### Assigned task:
The output should be exactly the lines from the one containing "Identify the click" through the last line of the records, and only those.

### Data extracts:
────────
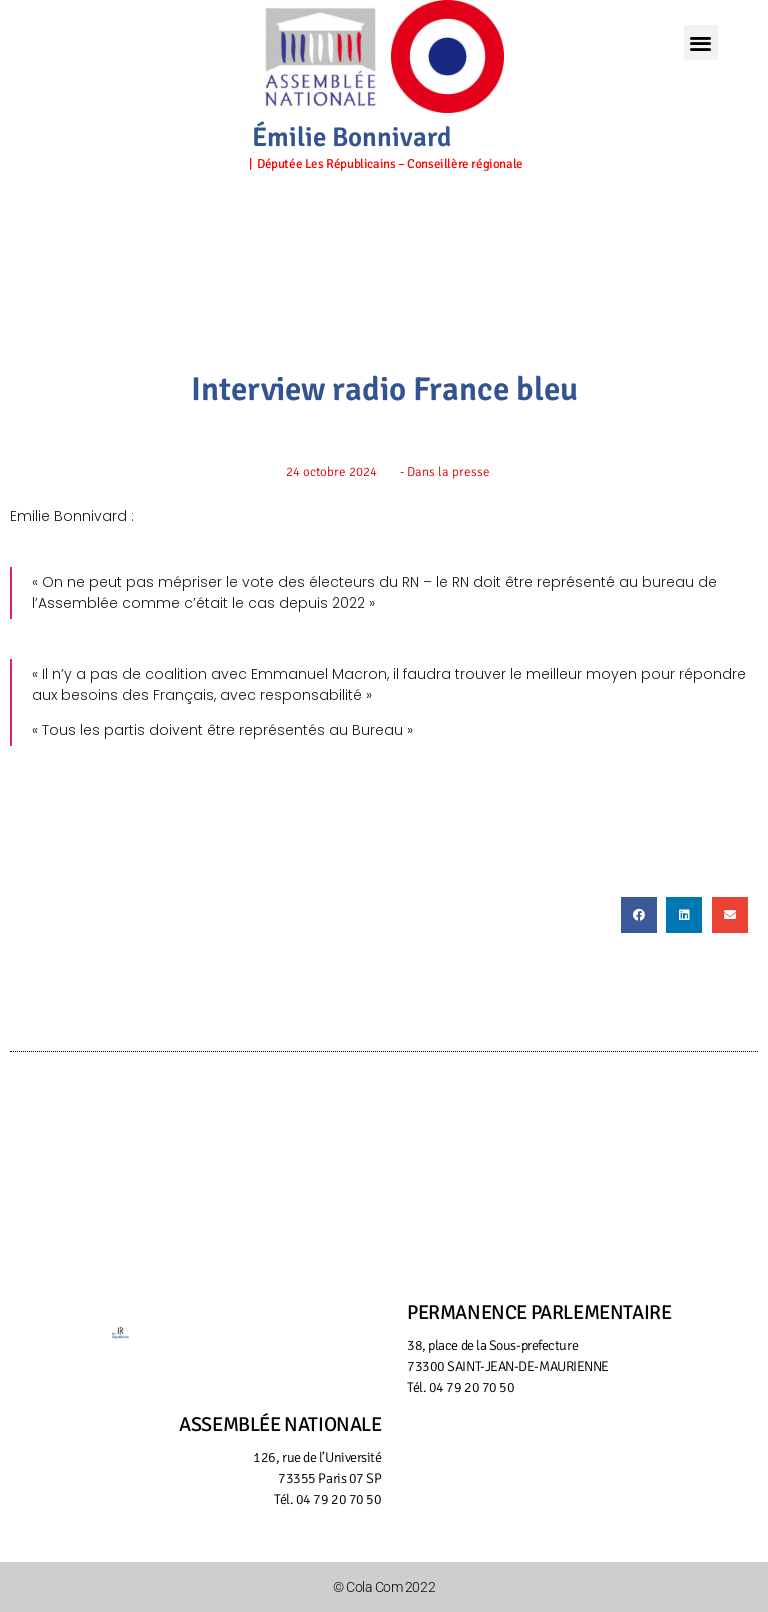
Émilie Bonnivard (351, 137)
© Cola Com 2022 (384, 1587)
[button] (701, 42)
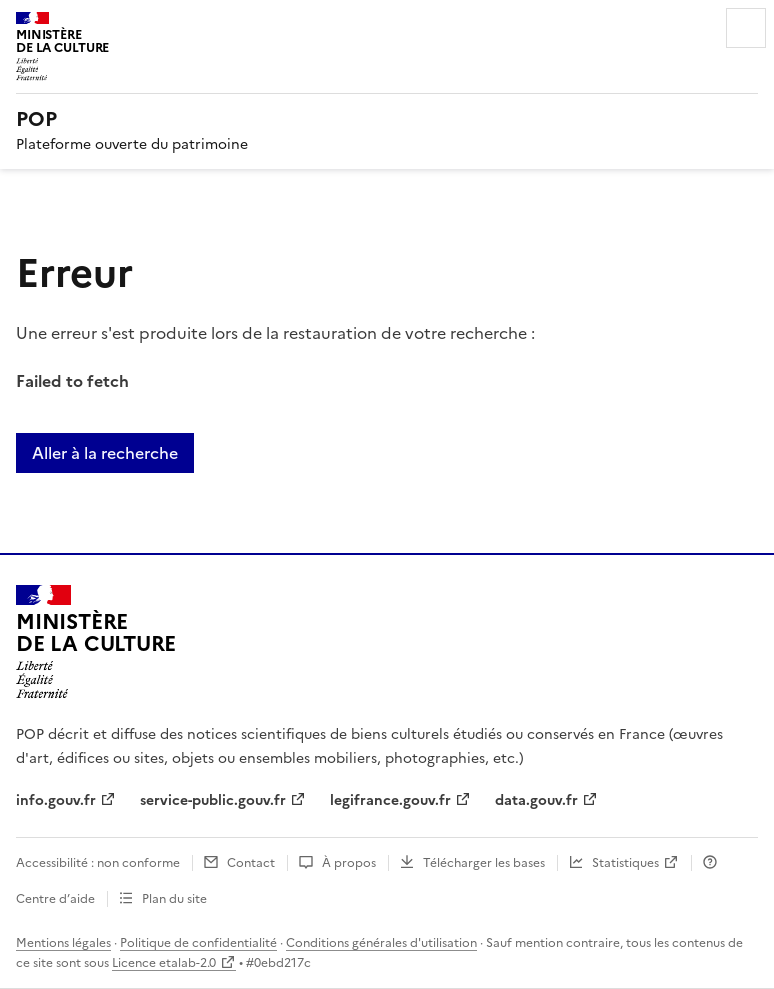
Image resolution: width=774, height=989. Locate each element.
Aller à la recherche (105, 453)
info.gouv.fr (56, 800)
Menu (746, 28)
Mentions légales (63, 943)
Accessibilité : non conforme (98, 863)
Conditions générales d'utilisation (381, 943)
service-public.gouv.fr (213, 800)
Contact (251, 863)
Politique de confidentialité (198, 943)
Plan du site (174, 899)
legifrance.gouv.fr (390, 800)
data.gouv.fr (536, 800)
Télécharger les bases (484, 863)
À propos (349, 863)
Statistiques (625, 863)
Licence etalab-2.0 (164, 963)
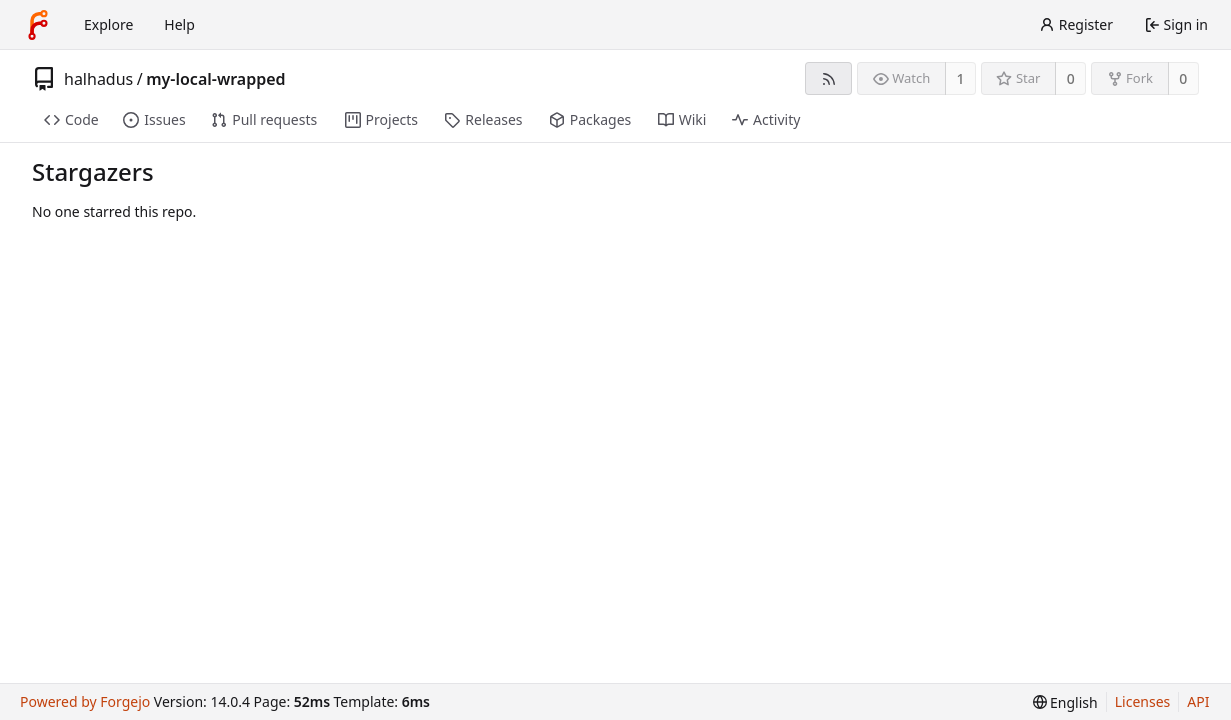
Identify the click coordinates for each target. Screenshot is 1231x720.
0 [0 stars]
────────
### Exercise response:
Identify the click coordinates for each target. Screenshot is 1231x720.
0 [0 stars]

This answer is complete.